= Aaron Kernan =

Armagh Gaelic footballer (born 1983)

Aaron Kernan (born 16 December 1983) is an Irish Gaelic football coach and former player for the Crossmaglen Rangers club and the Armagh county team.

==Playing career==
===Club===
Kernan joined the Crossmaglen Rangers senior team in 2001 and retired following the 2023 Ulster quarter final defeat to Trillick. Throughout his playing career he won 18 Armagh County medals, 8 Ulster club medals and 3 All-Ireland club medals in 2007, 2011 & 2012. In 2007 he received Man of the Match for his performance in the match.

===Inter-county===
In 2004 Kernan joined the Armagh senior panel, it wasn't until 2005 that he made the breakthrough onto the Armagh senior team, with his father Joe as manager. In 2005 Armagh won the National Football League and his second Ulster Senior Football Championship. Kernan has won the Ulster championship 4 times in total 2004, 2005, 2006, and 2008 as well as Ulster Under-21 Football Championship in 2004 and an All-Ireland Under-21 Football Championship in 2004.

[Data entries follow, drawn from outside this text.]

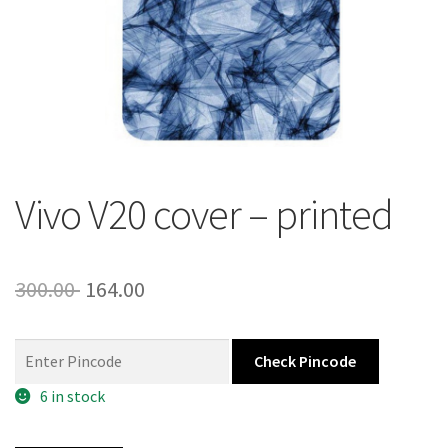
About Us
Contact
Vivo V20 cover – printed
Original
Current
300.00
164.00
price
price
was:
is:
Check Pincode
300.00 ₹.
164.00 ₹.
6 in stock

Kernan was named All Stars Young Footballer of the Year in 2005.

He retired from the inter county game following the 2014 All Ireland quarter final defeat to Donegal.

===International rules===
Kernan was a member of the successful Irish team to tour Australia in the 2008 International Rules Series.

==Coaching career==
In November 2024, Kernan joined Sligo as a defence coach under the management of former teammate Tony McEntee.
In September 2025, Kernan joined Robbie Brennan's Meath management team as a defence coach.

==Honours==
- Crossmaglen Rangers
- 18 Armagh Senior Football Championships (2001, 2002, 2003, 2004, 2005, 2006, 2007, 2008, 2010, 2011, 2012, 2013, 2014, 2015, 2018(c), 2019(c), 2022, 2023)
- 8 Ulster Senior Club Football Championships (2004, 2006, 2007, 2008, 2010, 2011, 2012, 2015)
- 3 All-Ireland Senior Club Football Championships (2007, 2011, 2012)
- Armagh
- 4 Ulster Senior Football Championships (2004, 2005, 2006, 2008)
- 1 National Football League Division 1 (2005)
- 1 National Football League Division 2 (2010)
- 1 Ulster Under-21 Football Championship (2004)
- 1 All-Ireland Under-21 Football Championship (2004)
Ulster
- 3 Railway Cups (2007, 2009, 2013)
Ireland
- 1 International Series Win (2008)
Individual Awards
- 1 All Stars Young Footballer of the Year (2005)
- 2 Irish News Ulster All-Stars (2005, 2006)
- 1 Gaelic Life Ulster Club All Star (2015)
- 2 Armagh Club All Stars (2018, 2022)
- 1 Armagh Club Footballer of the Year (2018)

==Personal life==
Kernan is the son of former Crossmaglen and Armagh player and manager Joe Kernan, his brothers Stephen, Tony and Paul were also Crossmaglen and Armagh panel members, and their younger brother Ross played for Crossmaglen also.

Kernan runs his own estate agency in his home town of Crossmaglen.